En la mañana del 17 de enero de 2026, al menos 30 personas murieron durante intensos enfrentamientos entre facciones rivales de las disidencias de las Farc lideradas por alias Iván Mordisco y alias Calarca, en la zona rural de El Retorno, en el departamento de Guaviare. Los combates, motivados por disputas internas por el control territorial, sorprendieron a las autoridades locales y evidenciaron la creciente tensión entre estas agrupaciones armadas que buscan consolidar su presencia en la región.
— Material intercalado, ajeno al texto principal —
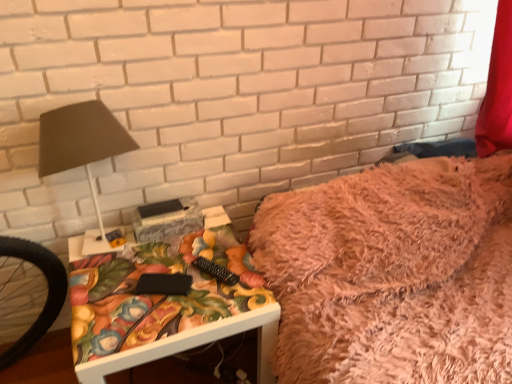 Where is `empty space that is ontop of white glossy table at lower left (from a real-world perspective)`? This screenshot has width=512, height=384. empty space that is ontop of white glossy table at lower left (from a real-world perspective) is located at coordinates (161, 279). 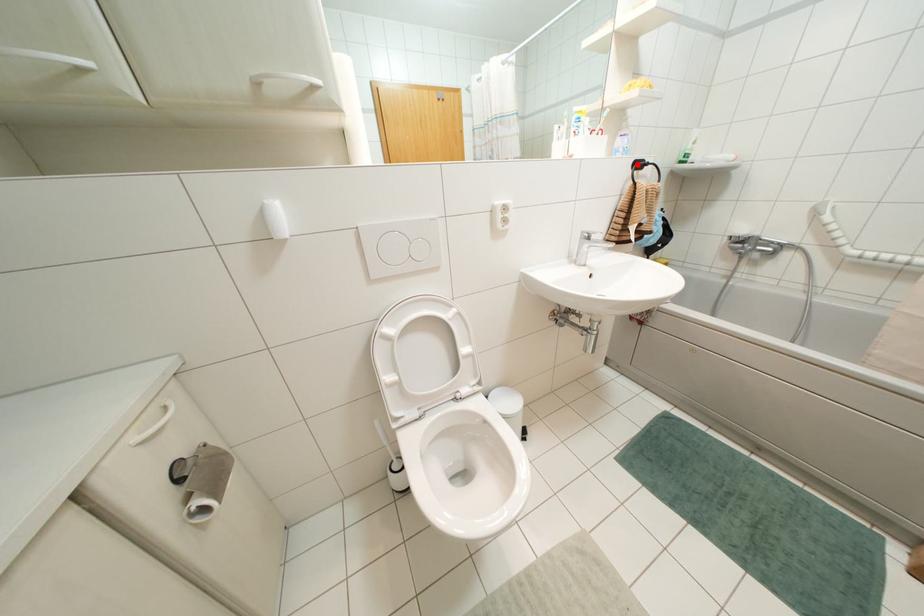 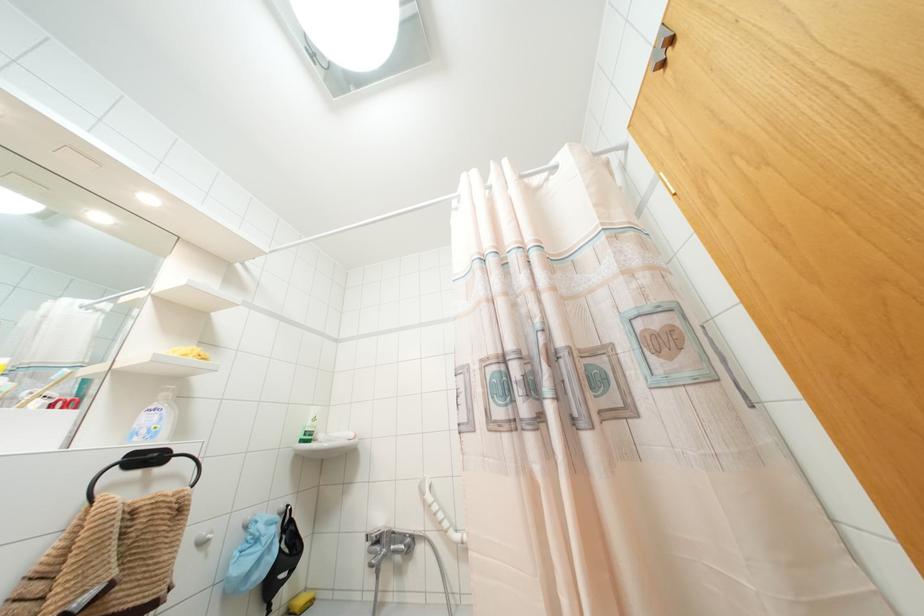 Locate, in the second image, the point that corresponds to the highlighted location in the first image.

(147, 458) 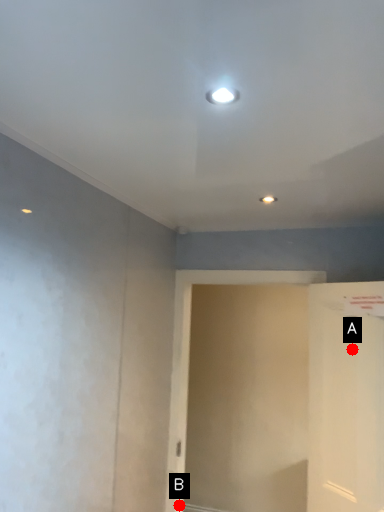 Question: Two points are circled on the image, labeled by A and B beside each circle. Which of the following is the closest to the observer?

Choices:
 (A) A is closer
 (B) B is closer

Answer: (A) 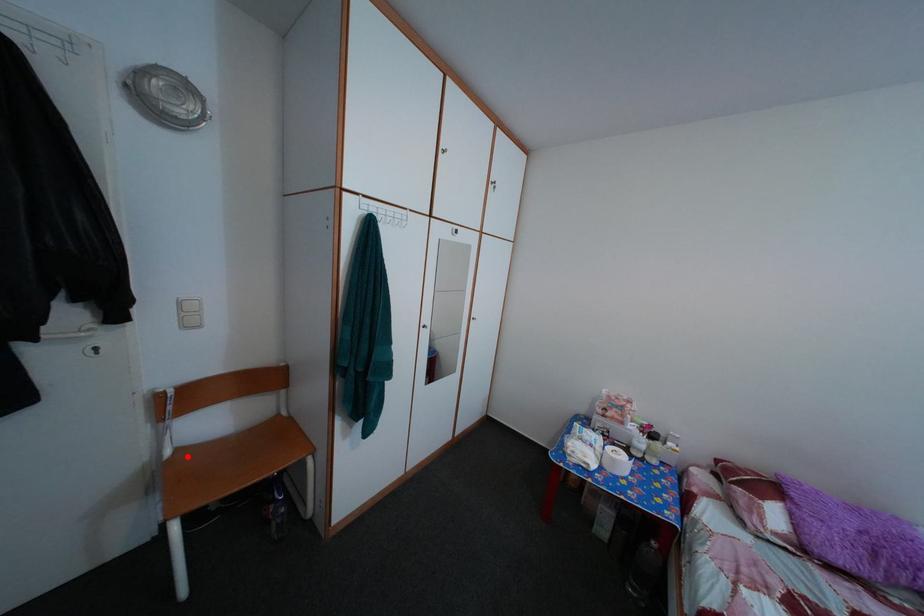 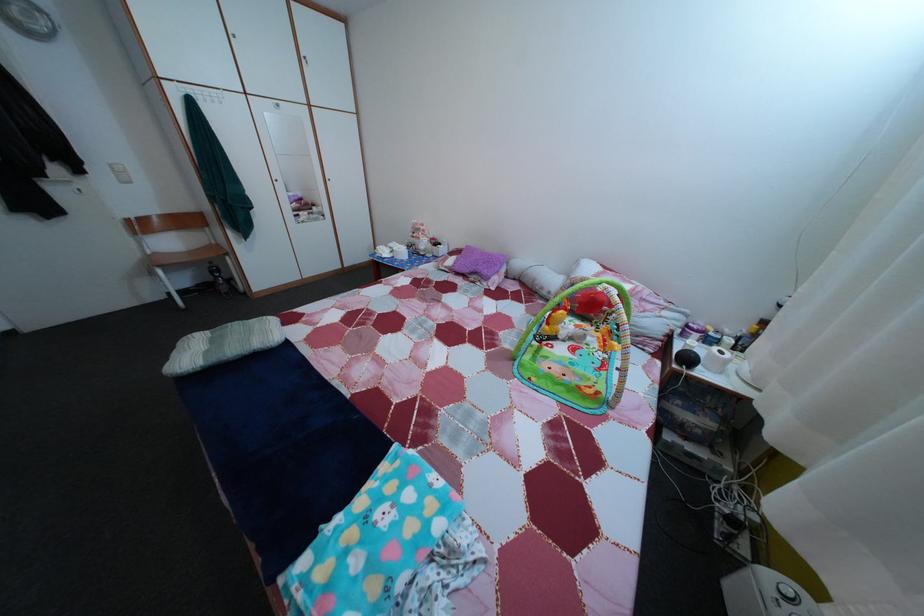 The point at the highlighted location is marked in the first image. Where is the corresponding point in the second image?

(164, 261) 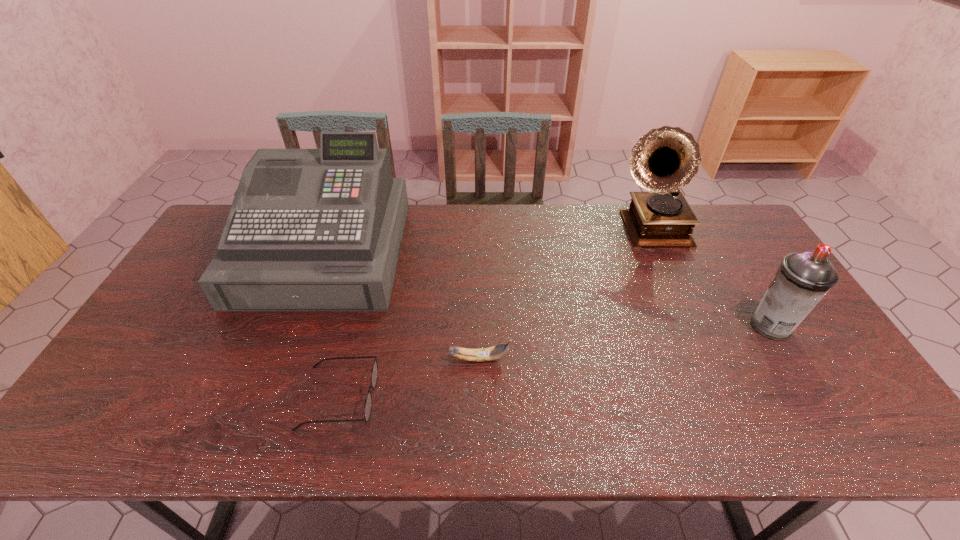 At what (x,y) coordinates should I click in order to perform the action: click on vacant space situated 0.190m on the left of the aerosol can. Please return your answer as a coordinate pair (x, y). The image size is (960, 540). Looking at the image, I should click on (681, 326).

Locate an element on the screen. The image size is (960, 540). vacant space located at the stem of the banana is located at coordinates (529, 359).

Locate an element on the screen. The height and width of the screenshot is (540, 960). vacant region located on the front-facing side of the nearest object is located at coordinates (501, 397).

This screenshot has width=960, height=540. Find the location of `record player positioned at the far edge`. record player positioned at the far edge is located at coordinates (665, 159).

At what (x,y) coordinates should I click in order to perform the action: click on cash register that is at the far edge. Please return your answer as a coordinate pair (x, y). The image size is (960, 540). Looking at the image, I should click on (321, 229).

Identify the location of object located at the near edge. The height and width of the screenshot is (540, 960). (374, 373).

Identify the location of object located at the left edge. Image resolution: width=960 pixels, height=540 pixels. point(321,229).

The image size is (960, 540). I want to click on object present at the right edge, so click(803, 279).

You are a GUI agent. You are given a task and a screenshot of the screen. Output one action in this format:
    pyautogui.click(x=<x>, y=<y>)
    Task: Click on the object situated at the far left corner
    
    Given the screenshot: What is the action you would take?
    pyautogui.click(x=321, y=229)

In the image, there is a desktop. In order to click on vacant area at the far edge in this screenshot , I will do `click(609, 214)`. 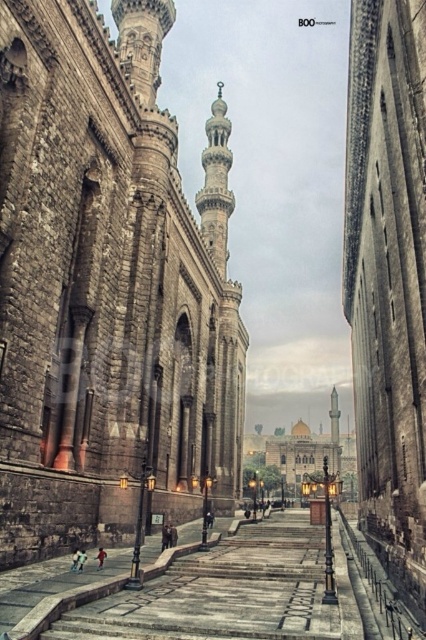 Between point (383, 246) and point (210, 236), which one is positioned in front?

Point (383, 246) is more forward.

The height and width of the screenshot is (640, 426). What are the coordinates of `dark brown stone tower at center` in the screenshot? It's located at (x=388, y=282).

Between dark brown stone tower at center and polished stone minaret at upper center, which one is positioned higher?

polished stone minaret at upper center

This screenshot has height=640, width=426. Identify the location of dark brown stone tower at center. point(388,282).

The image size is (426, 640). What are the coordinates of `dark brown stone tower at center` in the screenshot? It's located at (388, 282).

I want to click on dark brown stone tower at center, so click(388, 282).

Does stone minaret at center appear over dark brown stone tower at center?

Yes, stone minaret at center is above dark brown stone tower at center.

Who is positioned more to the left, stone minaret at center or dark brown stone tower at center?

stone minaret at center

Does point (163, 234) come closer to viewer compared to point (371, 500)?

That is True.

This screenshot has height=640, width=426. Find the location of `stone minaret at center`. stone minaret at center is located at coordinates (109, 288). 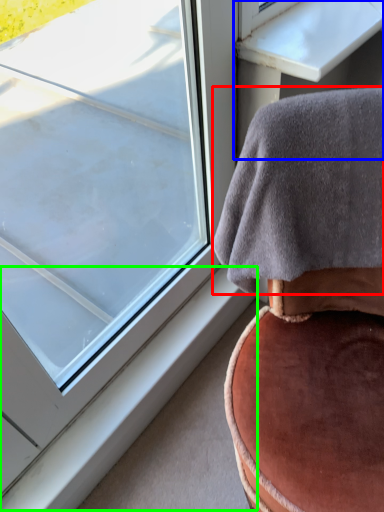 Question: Which object is the closest to the blanket (highlighted by a red box)? Choose among these: table (highlighted by a blue box) or window sill (highlighted by a green box).

Choices:
 (A) table
 (B) window sill

Answer: (A) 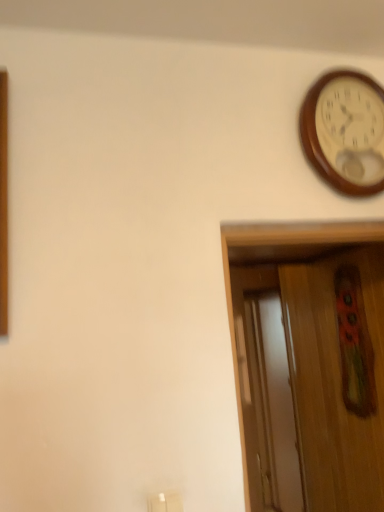 Question: Should I look upward or downward to see wooden/polished wall clock at upper right?

Choices:
 (A) down
 (B) up

Answer: (B) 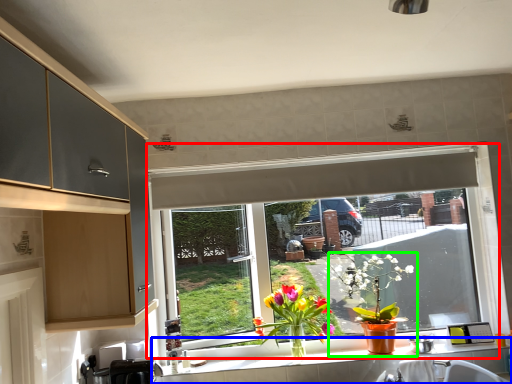 Question: Considering the real-world distances, which object is closest to window (highlighted by a red box)? countertop (highlighted by a blue box) or houseplant (highlighted by a green box).

Choices:
 (A) countertop
 (B) houseplant

Answer: (A) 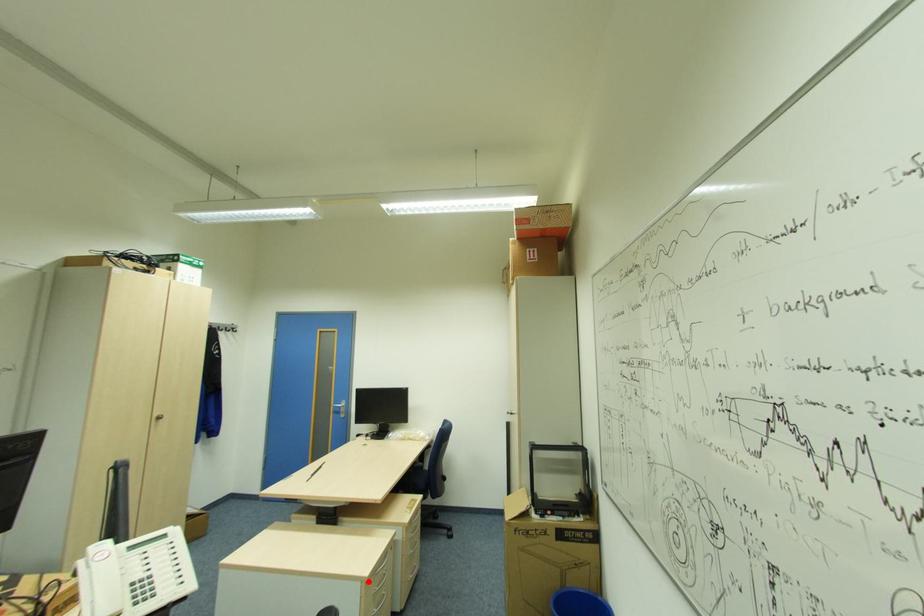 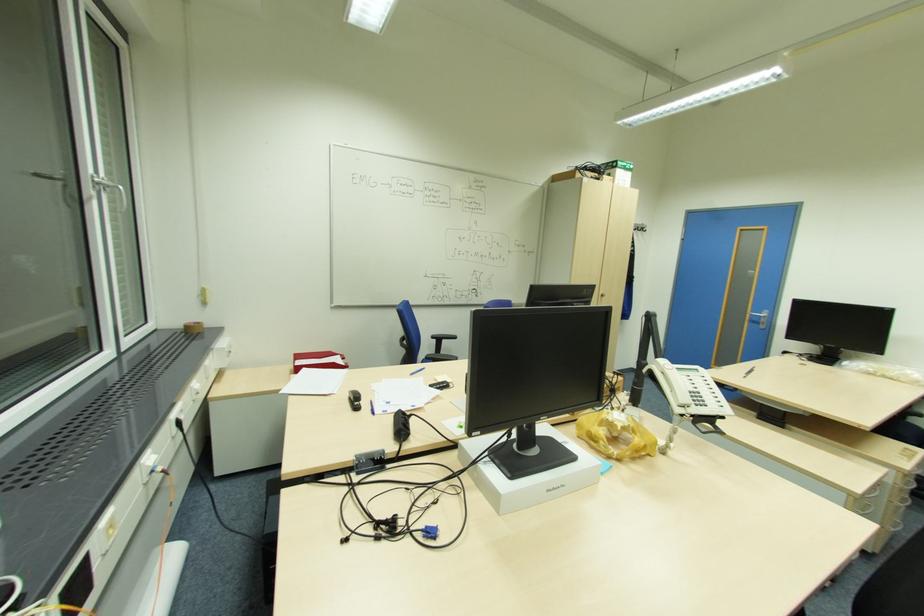 Question: I am providing you with two images of the same scene from different viewpoints. In image1, a red point is highlighted. Considering the same 3D point in image2, which of the following is correct?

Choices:
 (A) It is closer
 (B) It is farther

Answer: (B) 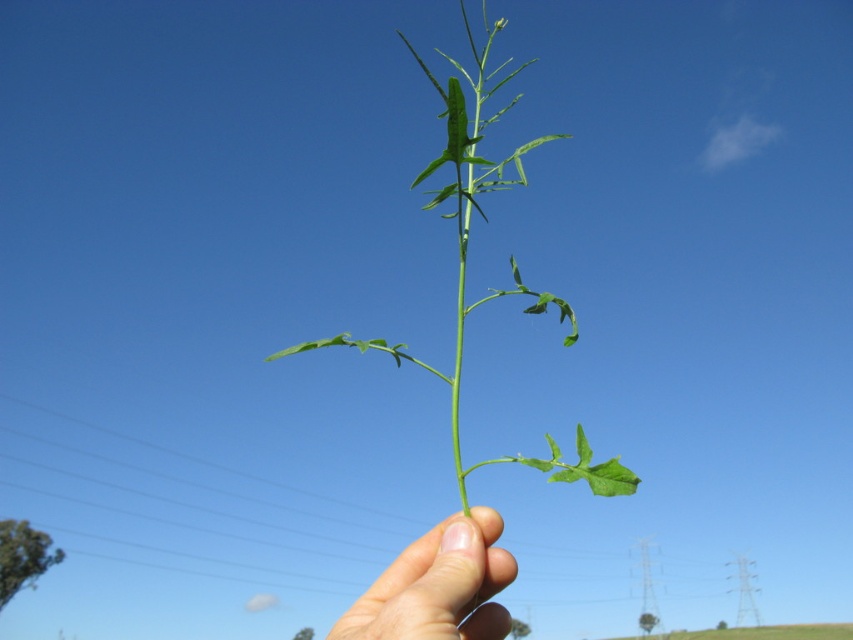 You are a botanist examining a plant specimen. You notice the skinny flesh at center and the green matte leaf at center. Which one is positioned lower in the image?

The skinny flesh at center is below the green matte leaf at center, so the skinny flesh at center is positioned lower in the image.

You are a gardener holding a plant and want to determine which part is thicker between the green leafy stem at center and the skinny flesh at center. Based on the description, which is thicker?

The green leafy stem at center is thicker than the skinny flesh at center. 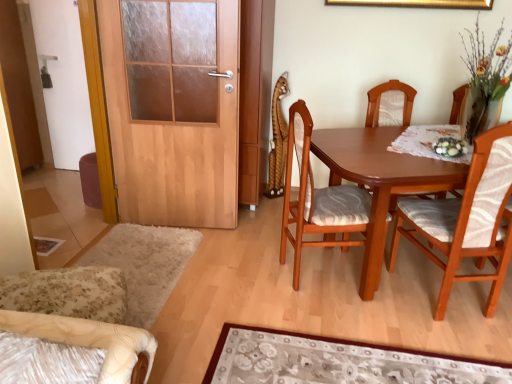 Where is `free space below wooden door at left (from a real-world perspective)`? The width and height of the screenshot is (512, 384). free space below wooden door at left (from a real-world perspective) is located at coordinates (183, 222). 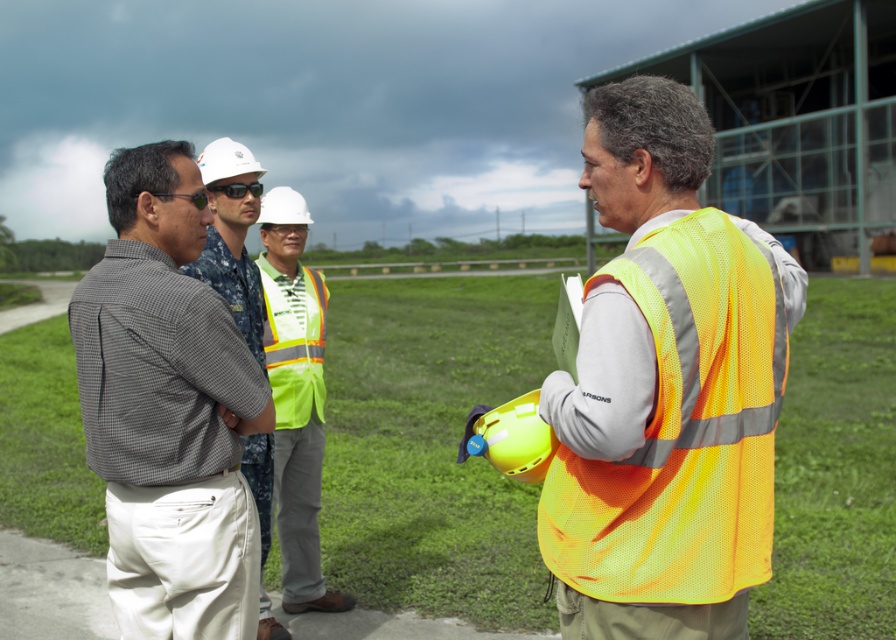 Locate an element on the screen. neon yellow safety vest at center is located at coordinates (666, 388).

Does neon yellow safety vest at center have a lesser width compared to neon yellow reflective safety vest at center?

Incorrect, neon yellow safety vest at center's width is not less than neon yellow reflective safety vest at center's.

Which is behind, point (589, 488) or point (317, 317)?

The point (317, 317) is behind.

Where is `neon yellow safety vest at center`? neon yellow safety vest at center is located at coordinates (666, 388).

Looking at this image, does matte gray shirt at center appear on the left side of neon yellow reflective safety vest at center?

Yes, matte gray shirt at center is to the left of neon yellow reflective safety vest at center.

Can you confirm if matte gray shirt at center is positioned above neon yellow reflective safety vest at center?

Incorrect, matte gray shirt at center is not positioned above neon yellow reflective safety vest at center.

Which is behind, point (254, 278) or point (280, 312)?

Positioned behind is point (280, 312).

In order to click on matte gray shirt at center in this screenshot , I will do `click(234, 268)`.

Can you confirm if reflective yellow safety vest at center is positioned to the left of neon yellow reflective safety vest at center?

Yes, reflective yellow safety vest at center is to the left of neon yellow reflective safety vest at center.

Is reflective yellow safety vest at center shorter than neon yellow reflective safety vest at center?

No.

In order to click on reflective yellow safety vest at center in this screenshot , I will do `click(295, 397)`.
Las autoridades confirmaron el elevado número de víctimas fatales tras los choques armados, que se extendieron por varias horas en áreas apartadas del municipio. Ambas facciones, provenientes de las disidencias de las extintas Farc, compiten ferozmente por dominar rutas estratégicas y recursos en esta zona selvática, lo que ha intensificado la crisis de seguridad en Guaviare y áreas aledañas.
Disputas territoriales profundizan la inestabilidad en Guaviare
La rivalidad entre los comandos de Iván Mordisco y Calarca refleja las fracturas internas dentro de las disidencias, donde el control de territorios clave para el narcotráfico y la minería ilegal se ha convertido en el principal detonante de violencia. Fuentes oficiales indicaron que los enfrentamientos ocurrieron en medio de un silencio inicial por la lejanía del lugar, pero el saldo de al menos 30 muertos obliga a una respuesta inmediata para contener la escalada de hostilidades.
Este episodio agrava la situación de orden público en el departamento, donde las autoridades han redoblado esfuerzos para restablecer la calma, aunque la presencia de estas bandas armadas continúa representando un desafío para la seguridad nacional en zonas fronterizas y selváticas.